Antiviral Therapy May Reduce Risk of Infection in AAV Patients, Clinical Study Suggests
Antiviral therapy prevents silent reactivation of cytomegalovirus (CMV) in ANCA-associated vasculitis (AAV) patients and improves patients’ immune responses, a proof-of-concept clinical study shows.
These results suggest that antiviral therapy may reduce the risk of infection in these patients.
The study, “Subclinical Reactivation of Cytomegalovirus Drives CD4+CD28null T-Cell Expansion and Impaired Immune Response to Pneumococcal Vaccination in Antineutrophil Cytoplasmic Antibody–Associated Vasculitis,” was published in the Journal of Infectious Diseases.
Infection is the leading cause of death in patients with AAV, which frequently have respiratory infections. Vaccines to prevent this type of infection have been shown to have little protective effect in these patients.
Previous studies have shown that AAV patients with an expansion of a disabled subset of T-cells — immune cells that recognize and fight pathogens — with signs of exhaustion and low immune response are at a higher risk of infections.
A significant expansion of these cells has been shown to occur exclusively in people previously infected with CMV, a common virus of the herpes family that, once in the body, remains there forever.
While CMV is usually harmless, it can be reactivated in periods when the immune system is weakened and cause serious problems in immunosuppressed or immunocompromised individuals.
Researchers in the United Kingdom have hypothesized that silent reactivation of CMV in ANCA-associated vasculitis patients may drive the expansion of these disabled T-cells associated with impaired immune response, and that antiviral therapy could help prevent this.
To investigate whether this was the case, they conducted a proof-of-concept, open-label, randomized clinical trial (NCT01633476) to evaluate the safety and effectiveness of Valtrex (valacyclovir), an antiviral therapy, in the suppression of CMV reactivation and whether this prevention could limit the expansion of disabled T-cells in AAV patients.
The study enrolled 38 CMV-positive AAV patients (25 men and 13 women) in stable remission. They were randomized to receive Valtrex four times a day for six months.
Blood and urine samples were collected monthly from participants to assess CMV reactivation, and the levels of disabled T-cells were measured at the beginning of the study and six months later.
After six months, 36 of the 38 patients were vaccinated with the pneumonia vaccine — which depends on the normal function of T-cells to exert its protective effects — and the response to the vaccine was evaluated four weeks later.
Valtrex treatment completely suppressed asymptomatic (silent) CMV reactivation, with treated patients having no CMV reactivation, and four untreated patients (21.1%) showing viral reactivation. After the end of treatment, three patients who had received Valtrex showed CMV reactivation.
After six months of treatment, patients showed a significant reduction (by 27%) in the levels of disabled T-cells, suggesting that prevention of CMV reactivation can effectively lower the levels of this subset of T-cells.
An additional analysis of the untreated patients showed that those with CMV reactivation had increased levels of disabled T-cells compared with those who had no reactivation, and that these levels were associated with the number of viral reactivation episodes.
Reduced levels of this subset of T-cells in treated patients was significantly associated with a better immune response to the vaccine, while episodes of CMV reactivation were linked to worse responses.

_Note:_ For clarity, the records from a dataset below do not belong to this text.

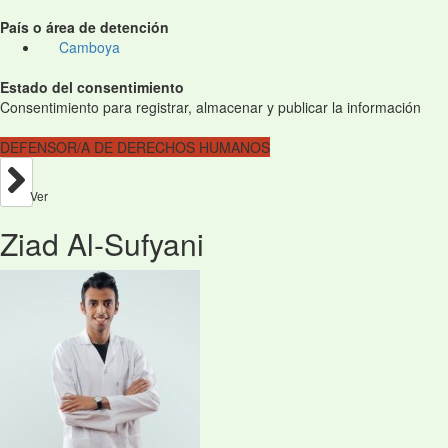
País o área de detención
Camboya
Estado del consentimiento
Consentimiento para registrar, almacenar y publicar la información
DEFENSOR/A DE DERECHOS HUMANOS
Ver
Ziad Al-Sufyani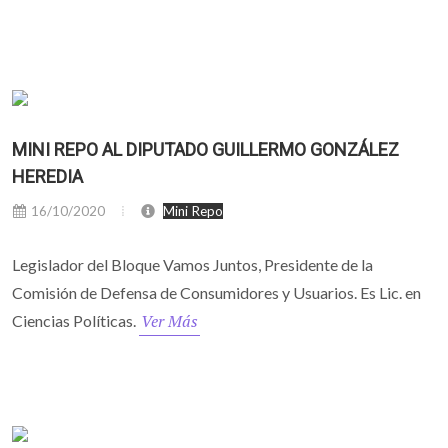
MINI REPO AL DIPUTADO GUILLERMO GONZÁLEZ
HEREDIA
16/10/2020
Mini Repo
Legislador del Bloque Vamos Juntos, Presidente de la
Comisión de Defensa de Consumidores y Usuarios. Es Lic. en
Ver Más
Ciencias Políticas.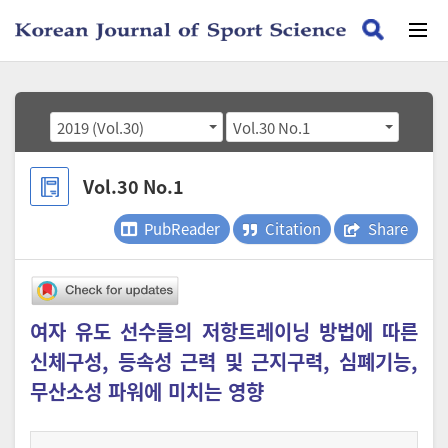
2019 (Vol.30)
Vol.30 No.1
Vol.30 No.1
PubReader
Citation
Share
여자 유도 선수들의 저항트레이닝 방법에 따른
신체구성, 등속성 근력 및 근지구력, 심폐기능,
무산소성 파워에 미치는 영향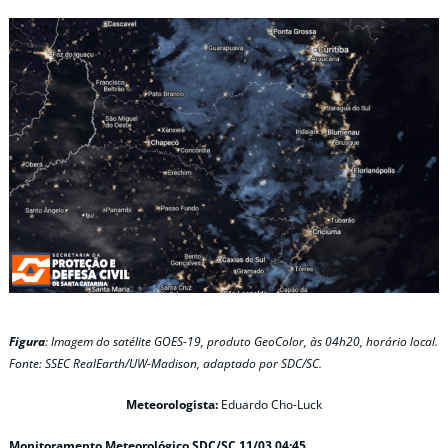
Figura
: Imagem do satélite GOES-19, produto GeoColor, às 04h20, horário local.
Fonte: SSEC RealEarth/UW-Madison, adaptado por SDC/SC.
Meteorologista:
Eduardo Cho-Luck
Monitoramento Meteorológico SDC/SC 11/03 04:45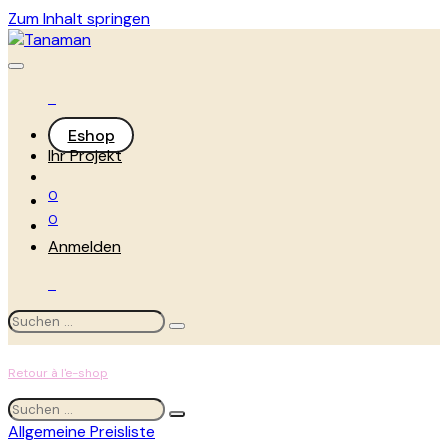
Zum Inhalt springen
Eshop
Ihr Projekt
0
0
Anmelden
Retour à l'e-shop
Allgemeine Preisliste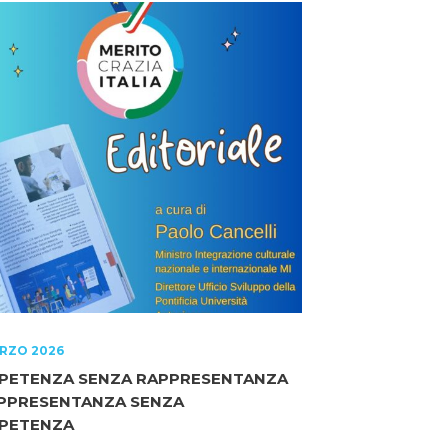
RZO 2026
PETENZA SENZA RAPPRESENTANZA
APPRESENTANZA SENZA
PETENZA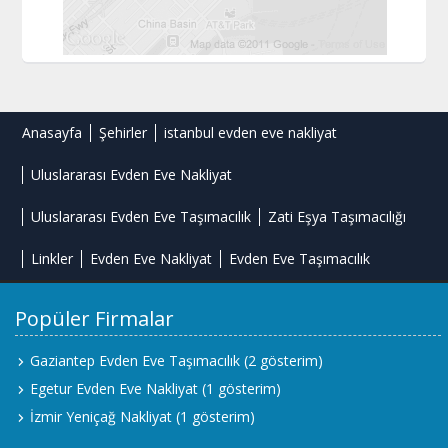
Anasayfa
Şehirler
istanbul evden eve nakliyat
Uluslararası Evden Eve Nakliyat
Uluslararası Evden Eve Taşımacılık
Zati Eşya Taşımacılığı
Linkler
Evden Eve Nakliyat
Evden Eve Taşımacılık
Popüler Firmalar
Gaziantep Evden Eve Taşımacılık
(2 gösterim)
Egetur Evden Eve Nakliyat
(1 gösterim)
İzmir Yeniçağ Nakliyat
(1 gösterim)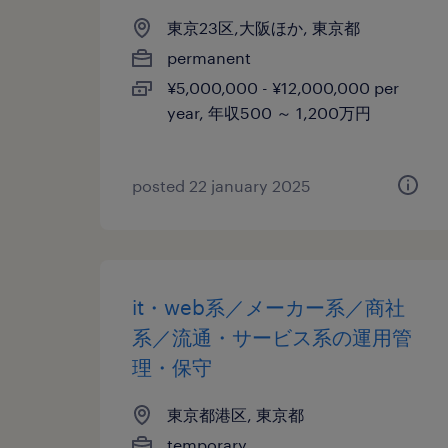
東京23区,大阪ほか, 東京都
permanent
¥5,000,000 - ¥12,000,000 per
year, 年収500 ～ 1,200万円
posted 22 january 2025
it・web系／メーカー系／商社
系／流通・サービス系の運用管
理・保守
東京都港区, 東京都
temporary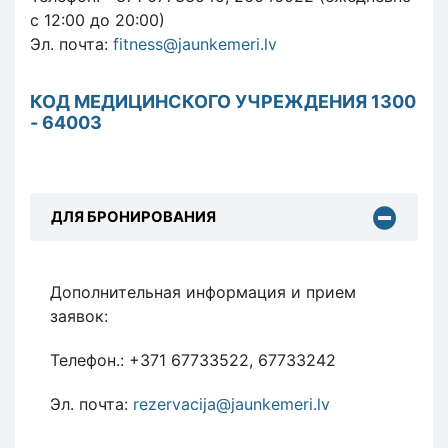
с 12:00 до 20:00)
Эл. почта:
fitness@jaunkemeri.lv
КОД МЕДИЦИНСКОГО УЧРЕЖДЕНИЯ 1300
- 64003
ДЛЯ БРОНИРОВАНИЯ
Дополнительная информация и прием
заявок:
Телефон.: +371 67733522, 67733242
Эл. почта:
rezervacija@jaunkemeri.lv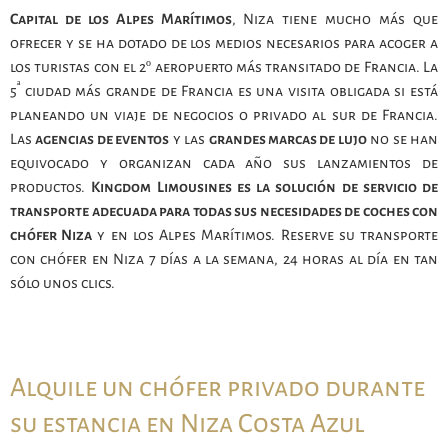
Capital de los Alpes Marítimos
, Niza tiene mucho más que
ofrecer y se ha dotado de los medios necesarios para acoger a
los turistas con el 2º aeropuerto más transitado de Francia. La
ª
5
ciudad más grande de Francia es una visita obligada si está
planeando un viaje de negocios o privado al sur de Francia.
Las
agencias de eventos
y las
grandes marcas de lujo
no se han
equivocado y organizan cada año sus lanzamientos de
productos.
Kingdom Limousines es la solución de servicio de
transporte adecuada para todas sus necesidades de coches con
chófer Niza
y en los Alpes Marítimos. Reserve su transporte
con chófer en Niza 7 días a la semana, 24 horas al día en tan
sólo unos clics.
Alquile un chófer privado durante
su estancia en Niza Costa Azul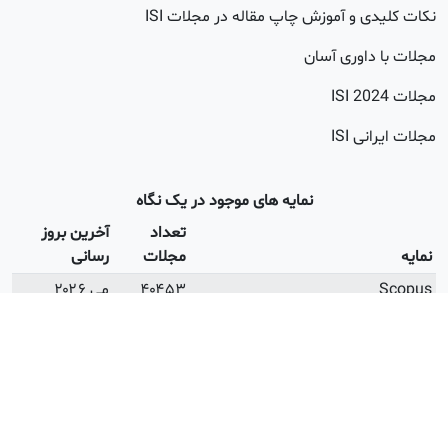
 و آموزش چاپ مقاله در مجلات ISI
اوری آسان
20
 ISI
نمایه های موجود در یک نگاه
تعداد
آخرین بروز
مجلات
رسانی
۴۰۴۵۳
می ۲۰۲۶
۲۶۰۰۲
آپریل ۲۰۲۶
۲۵۲۳۱
می ۲۰۲۶
ISI Open Access
۳۲۸۳
می ۲۰۲۶
ه وزارت علوم
۲۴۳۸
اردیبهشت
۱۴۰۵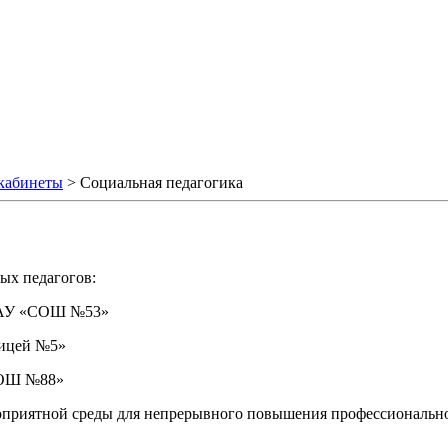
кабинеты
>
Социальная педагогика
ых педагогов:
МОАУ «СОШ №53»
Лицей №5»
СОШ №88»
гоприятной среды для непрерывного повышения профессиональн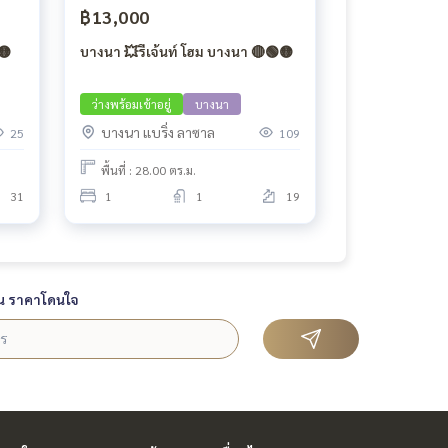
฿13,000
🟡
บางนา 💥รีเจ้นท์ โฮม บางนา 🔴🟢🟡
ว่างพร้อมเข้าอยู่
บางนา
บางนา แบริ่ง ลาซาล
25
109
พื้นที่ : 28.00 ตร.ม.
31
1
1
19
น ราคาโดนใจ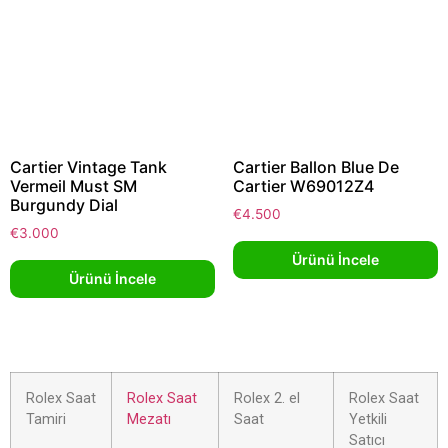
Cartier Vintage Tank
Cartier Ballon Blue De
Vermeil Must SM
Cartier W69012Z4
Burgundy Dial
€
4.500
€
3.000
Ürünü İncele
Ürünü İncele
Rolex Saat
Rolex Saat
Rolex 2. el
Rolex Saat
Tamiri
Mezatı
Saat
Yetkili
Satıcı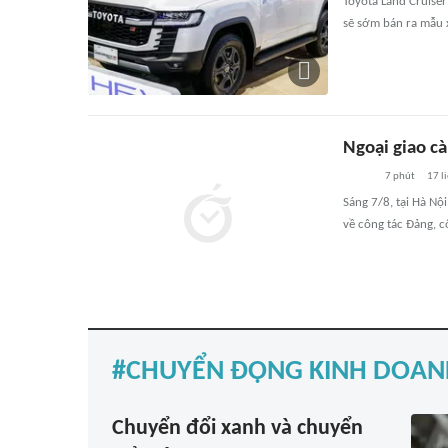
Toyota Land Cruiser
sẽ sớm bán ra mẫu 
Ngoại giao cà
7 phút
17
l
Sáng 7/8, tại Hà Nộ
về công tác Đảng, c
CHUYỂN ĐỘNG KINH DOAN
Chuyển đổi xanh và chuyển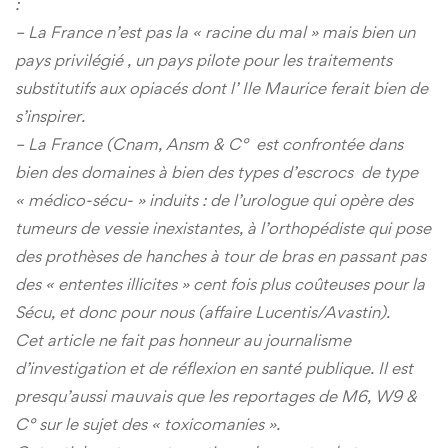
:
– La France n’est pas la « racine du mal » mais bien un
pays privilégié , un pays pilote pour les traitements
substitutifs aux opiacés dont l’ Ile Maurice ferait bien de
s’inspirer.
– La France (Cnam, Ansm & C° est confrontée dans
bien des domaines à bien des types d’escrocs de type
« médico-sécu- » induits : de l’urologue qui opère des
tumeurs de vessie inexistantes, à l’orthopédiste qui pose
des prothèses de hanches à tour de bras en passant pas
des « ententes illicites » cent fois plus coûteuses pour la
Sécu, et donc pour nous (affaire Lucentis/Avastin).
Cet article ne fait pas honneur au journalisme
d’investigation et de réflexion en santé publique. Il est
presqu’aussi mauvais que les reportages de M6, W9 &
C° sur le sujet des « toxicomanies ».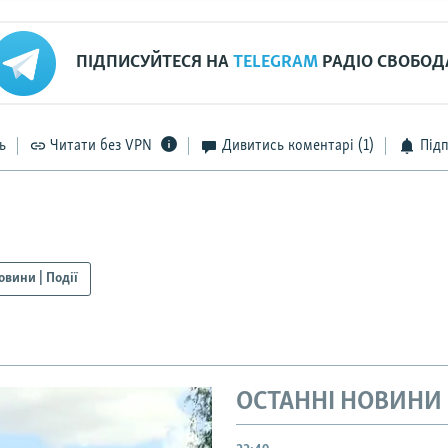
ПІДПИСУЙТЕСЯ НА
TELEGRAM
РАДІО СВОБОД
ь
Читати без VPN
Дивитись коментарі
(1)
Під
овини | Події
ОСТАННІ НОВИНИ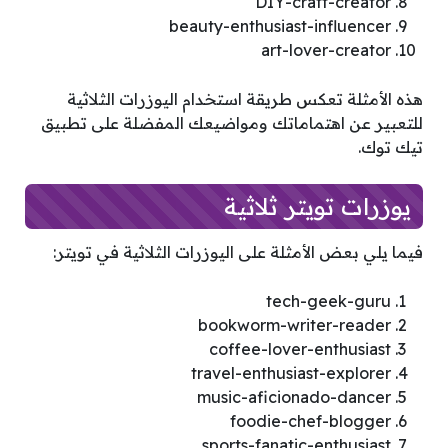
DIY-craft-creator
beauty-enthusiast-influencer
art-lover-creator
هذه الأمثلة تعكس طريقة استخدام اليوزرات الثلاثية
للتعبير عن اهتماماتك ومواضيعك المفضلة على تطبيق
تيك توك.
يوزرات تويتر ثلاثية
فيما يلي بعض الأمثلة على اليوزرات الثلاثية في تويتر:
tech-geek-guru
bookworm-writer-reader
coffee-lover-enthusiast
travel-enthusiast-explorer
music-aficionado-dancer
foodie-chef-blogger
sports-fanatic-enthusiast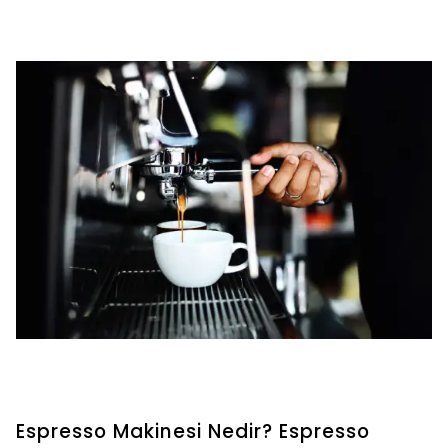
Espresso Makinesi Nedir? Espresso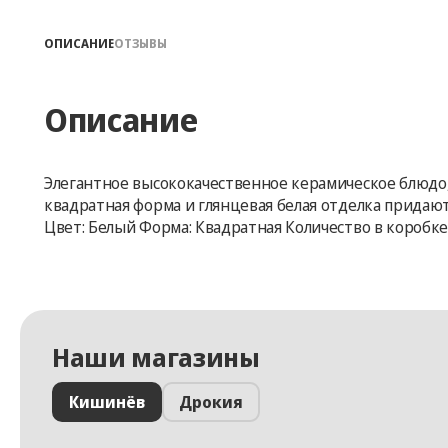
ОПИСАНИЕ
ОТЗЫВЫ
Описание
Элегантное высококачественное керамическое блюдо,
квадратная форма и глянцевая белая отделка придают
Цвет: Белый Форма: Квадратная Количество в коробке:
Наши магазины
Кишинёв
Дрокия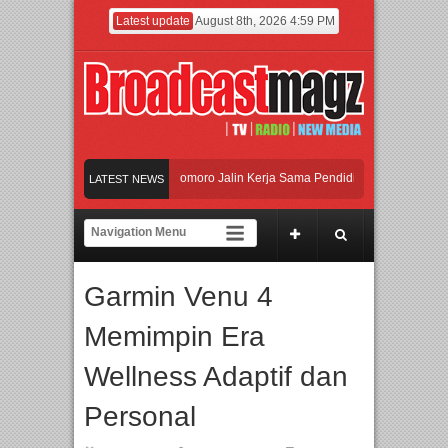
Latest update
August 8th, 2026 4:59 PM
dan Universitas Agung Podomoro Jalin Kerja Sama Pendidikan dan Riset untuk Ce
LATEST NEWS
amaikan Jakarta dengan Ribuan Mainan dan Produk Bayi dari Seluruh Dunia, IBTE
jadi Gerbang Inovasi dan Peluang Bisnis Industri Gifts dan Housewares Asia Teng
Garmin Venu 4
dan Universitas Agung Podomoro Jalin Kerja Sama Pendidikan dan Riset untuk Ce
Memimpin Era
Wellness Adaptif dan
Personal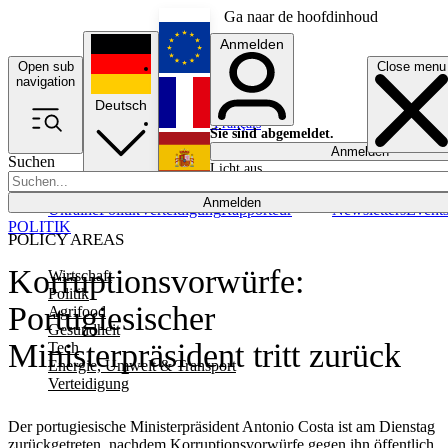
Ga naar de hoofdinhoud
Anmelden
Open sub
Close menu
English
navigation
Deutsch
Français
Sie sind abgemeldet.
Anmelden
Suchen
Licht aus
Español
Anmelden
Ukraine
Politik
Verteidigung
Rapporteur
Newsletters
Event
POLITIK
POLICY AREAS
Korruptionsvorwürfe:
Wirtschaft
Politik
Portugiesischer
Agrifood
Gesundheit
Ministerpräsident tritt zurück
Tech
Energie, Umwelt & Transport
Verteidigung
Der portugiesische Ministerpräsident Antonio Costa ist am Dienstag
zurückgetreten, nachdem Korruptionsvorwürfe gegen ihn öffentlich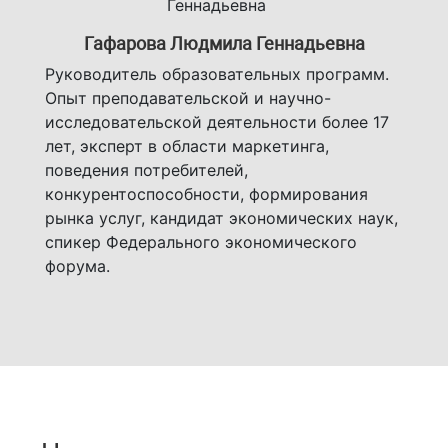
Гафарова Людмила Геннадьевна
Руководитель образовательных программ.
Опыт преподавательской и научно-
исследовательской деятельности более 17
Previous
Next
лет, эксперт в области маркетинга,
поведения потребителей,
конкурентоспособности, формирования
рынка услуг, кандидат экономических наук,
спикер Федерального экономического
форума.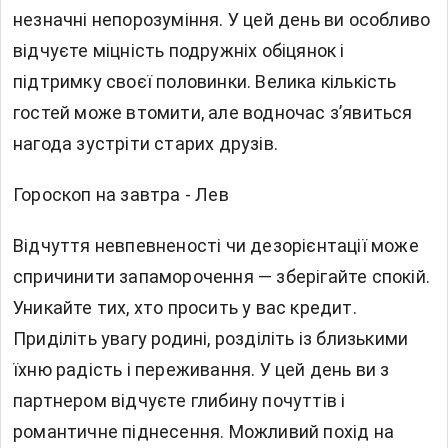
незначні непорозуміння. У цей день ви особливо
відчуєте міцність подружніх обіцянок і
підтримку своєї половинки. Велика кількість
гостей може втомити, але водночас з’явиться
нагода зустріти старих друзів.
Гороскоп на завтра - Лев
Відчуття невпевненості чи дезорієнтації може
спричинити запаморочення — зберігайте спокій.
Уникайте тих, хто просить у вас кредит.
Приділіть увагу родині, розділіть із близькими
їхню радість і переживання. У цей день ви з
партнером відчуєте глибину почуттів і
романтичне піднесення. Можливий похід на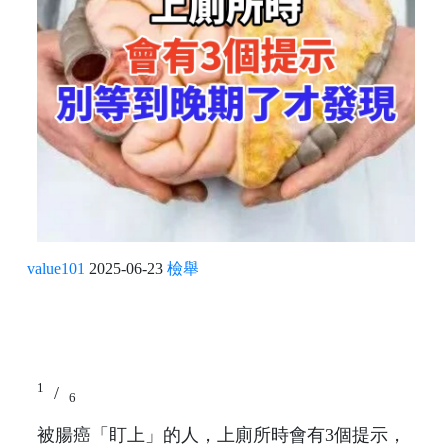
value101
2025-06-23
檢舉
1
/
6
被腸癌「盯上」的人，上廁所時會有3個提示，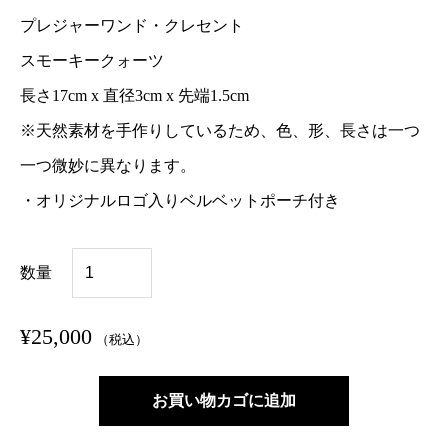
プレジャーワンド・クレセント
スモーキークォーツ
長さ17cm x 直径3cm x 先端1.5cm
※天然素材を手作りしているため、色、形、長さは一つ
一つ微妙に異なります。
・オリジナルロゴ入りベルベットポーチ付き
C
数量
r
e
¥
25,000
（税込）
s
c
お買い物カゴに追加
e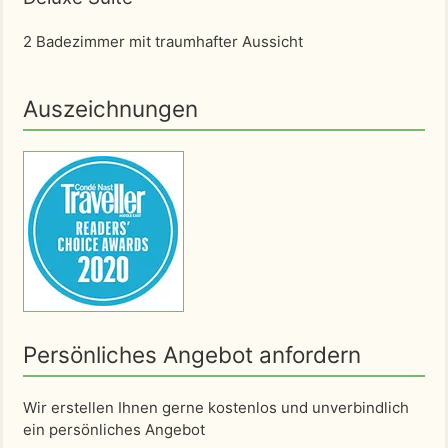
2 Badezimmer mit traumhafter Aussicht
Auszeichnungen
Persönliches Angebot anfordern
Wir erstellen Ihnen gerne kostenlos und unverbindlich
ein persönliches Angebot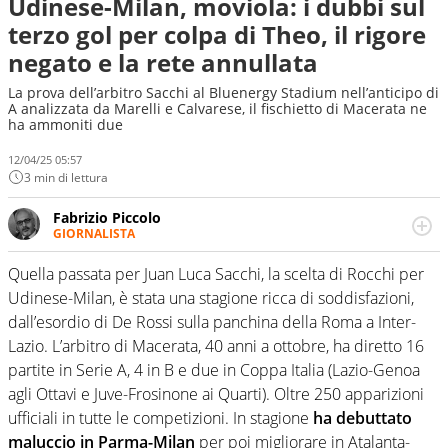
Udinese-Milan, moviola: i dubbi sul
terzo gol per colpa di Theo, il rigore
negato e la rete annullata
La prova dell’arbitro Sacchi al Bluenergy Stadium nell’anticipo di
A analizzata da Marelli e Calvarese, il fischietto di Macerata ne
ha ammoniti due
12/04/25 05:57
3 min di lettura
Fabrizio Piccolo
GIORNALISTA
Nella sua carriera ha seguito numerose manifestazioni
sportive e collaborato con agenzie e testate. Esperienza,
Quella passata per Juan Luca Sacchi, la scelta di Rocchi per
competenza, conoscenza e memoria storica. Si occupa
Udinese-Milan, è stata una stagione ricca di soddisfazioni,
prevalentemente di calcio
dall’esordio di De Rossi sulla panchina della Roma a Inter-
Lazio. L’arbitro di Macerata, 40 anni a ottobre, ha diretto 16
partite in Serie A, 4 in B e due in Coppa Italia (Lazio-Genoa
agli Ottavi e Juve-Frosinone ai Quarti). Oltre 250 apparizioni
ufficiali in tutte le competizioni. In stagione
ha debuttato
maluccio in Parma-Milan
per poi migliorare in Atalanta-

These findings suggest that prevention or suppression of CMV reactivation through antiviral therapy may have a relevant therapeutic benefit in CMV-positive AAV patients by improving their immune response.
The researchers emphasized the need for additional and larger studies to confirm the protective effect of CMV suppression in these patients and to assess CMV reactivation during the more active phase of AAV disease, when “it is anticipated that viral reactivation will be even higher … [as] patients are exposed to intensive immunosuppressive therapy and heightened systemic inflammation,” they wrote.